Je vais vous faire une petite confidence : de temps en temps, depuis l’autre bout du monde, j’aime bien jeter un coup d’œil à la séance du conseil municipal de Rimouski. Non pas que le spectacle soit bien édifiant, mais comme dirait l’autre « je paie mes taxes », alors j’ai le droit d’avoir les loisirs que je veux. Et je ne peux que constater quelque chose de préoccupant depuis quelques mois : la dérive autoritaire du maire Guy Caron.
Comprenez-moi bien : je n’entends pas mettre l’ancien du NPD (un temps qui semble bien lointain) sur le même plan que Vladimir Poutine. Mais il me semble évident que, gonflée par son score de 80,71 % (soit plus que le maître du Kremlin lors de sa dernière réélection, pensez-y deux minutes), la grenouille rimouskoise se voit plus grosse que le bœuf. Sa spécialité? Beugler « Laissez-moi parler! » à des citoyens qui osent profiter des quelques minutes de micro auxquelles ils ont droit une fois aux deux semaines, lors de la période de questions. Lui seul a le droit d’interrompre, même s’il aura de toute manière droit au dernier mot, même s’il a déjà accès à toutes les tribunes médiatiques de la région tous les jours.
Depuis l’arrivée au pouvoir du tsar du Rocher Blanc, la période de questions s’est d’ailleurs réduite comme une peau de chagrin : alors que c’est le seul moment où la population peut confronter publiquement les élus, il a été décidé arbitrairement de la limiter à une heure. En introduction, le maire répète toute une série de règlements, comme s’il s’adressait à des enfants. Les administrés (car c’est bien de cela qu’il s’agit) ont aussi vu leur espace d’expression radicalement limité : « Cinq minutes, une question et une sous-question (sic) », répète régulièrement Guy Caron.
Pire encore, il est devenu normal de policer les séances du conseil. C’est ainsi que par deux fois, les agents de la SQ sont intervenus à l’hôtel de ville. On peut penser ce qu’on veut de l’initiative de quelques citoyens de se présenter cagoulés face aux élus (à mon avis, ce n’était pas l’idée du siècle), mais il est exagéré de prétendre que ces gens étaient dangereux : ils avaient prévenu qu’ils feraient ce coup d’éclat, et personne n’ignorait de qui il s’agissait.
Plus tard, c’est à cause de quelques résidents fâchés à l’idée qu’une maison soit démolie qu’on a composé le 911. Encore une fois, où était la menace? Ne répète-t-on pas comme une mièvrerie que les jeunes devraient s’intéresser davantage à la politique? Remarquez, dans ce cas précis, plus que l’intervention policière, c’est la froideur et le manque total d’empathie du maire face à des citoyens qui allaient se retrouver à la rue qui faisaient froid dans le dos.
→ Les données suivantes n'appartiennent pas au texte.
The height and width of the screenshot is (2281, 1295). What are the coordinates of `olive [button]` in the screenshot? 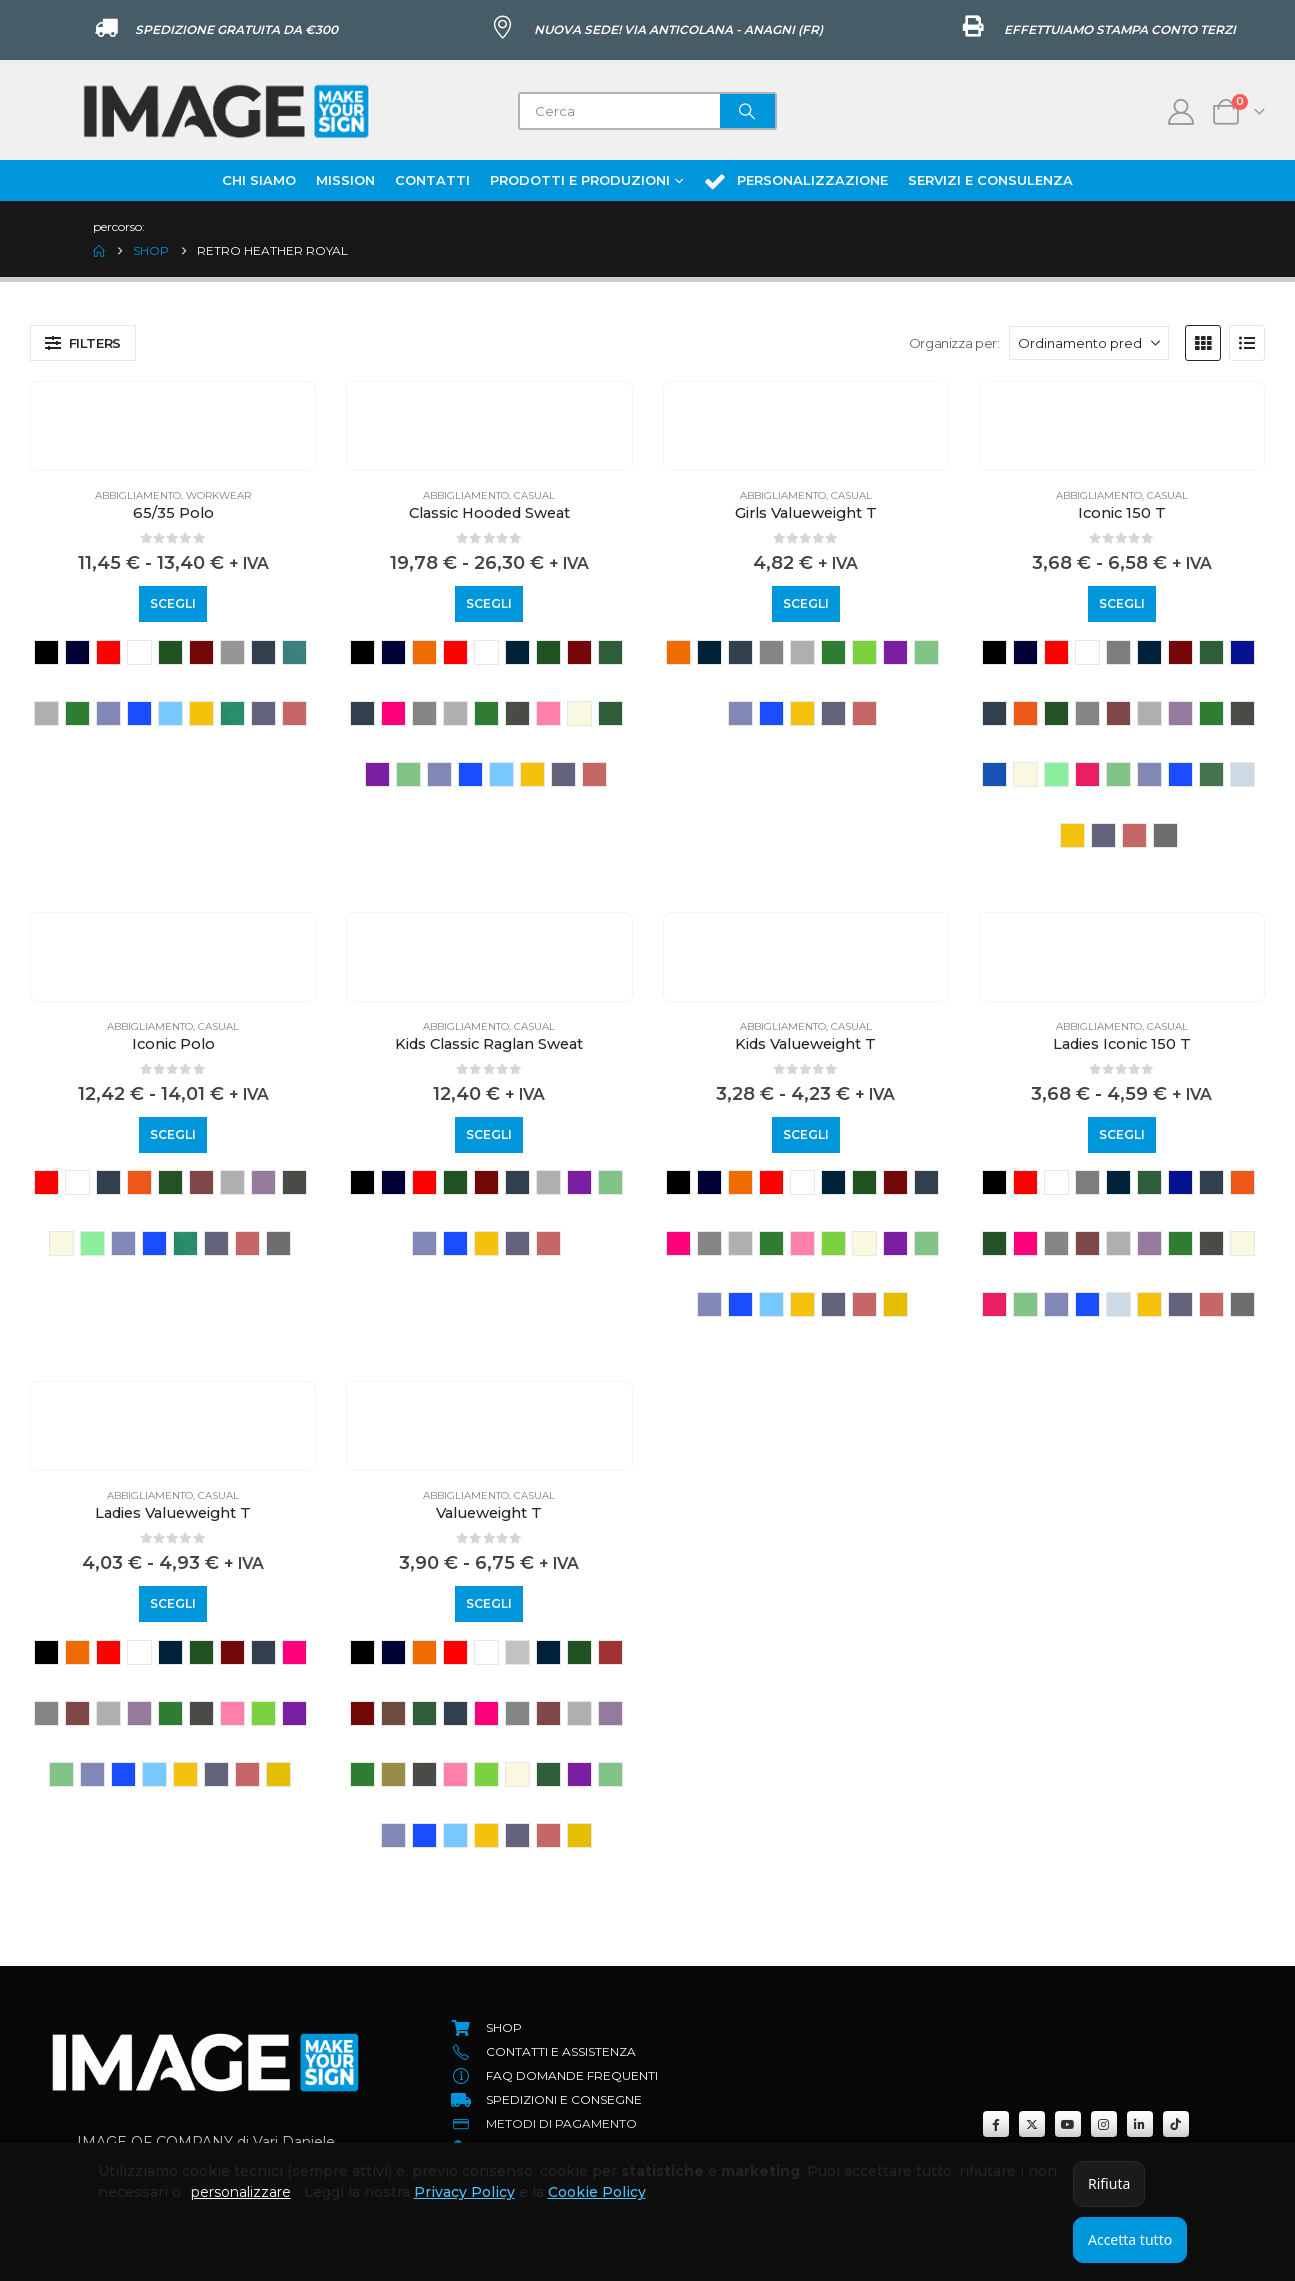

Quelle ne fut pas ma surprise d’apercevoir par la suite, dans la salle du conseil, la présence d’un agent de sécurité… Quel est donc le péril imminent qui justifie l’embauche de cette personne (« avec mes taxes », devrais-je rajouter)? Au fil des semaines, c’est une atmosphère de surveillance et de répression qui s’est installée dans la salle du conseil, qui devrait pourtant être le haut lieu de la démocratie municipale.
Hors de cette pièce, Guy Caron ne se comporte guère mieux. Il avait promis un plan pour lutter contre la pénurie de logements? Il l’élaborera seul, sans même prendre la peine de consulter un organisme comme le Comité logement. Il avait promis une grande consultation citoyenne? Ce sera finalement un sondage en ligne, complété par des séances publiques lors desquelles les citoyens auront – encore – bien trop peu de temps pour s’exprimer à leur guise.
Et lorsque deux animateurs de radio tiendront des propos inadmissibles en ondes, il ne se contentera pas de boycotter (ce qui est légitime) la station : il posera carrément le renvoi de ces personnes comme condition sine qua non avant de retourner faire une entrevue à cette antenne. Mais dans quel genre de pays les politiciens se permettent-ils de demander à une entreprise privée de mettre tel ou tel employé à la porte?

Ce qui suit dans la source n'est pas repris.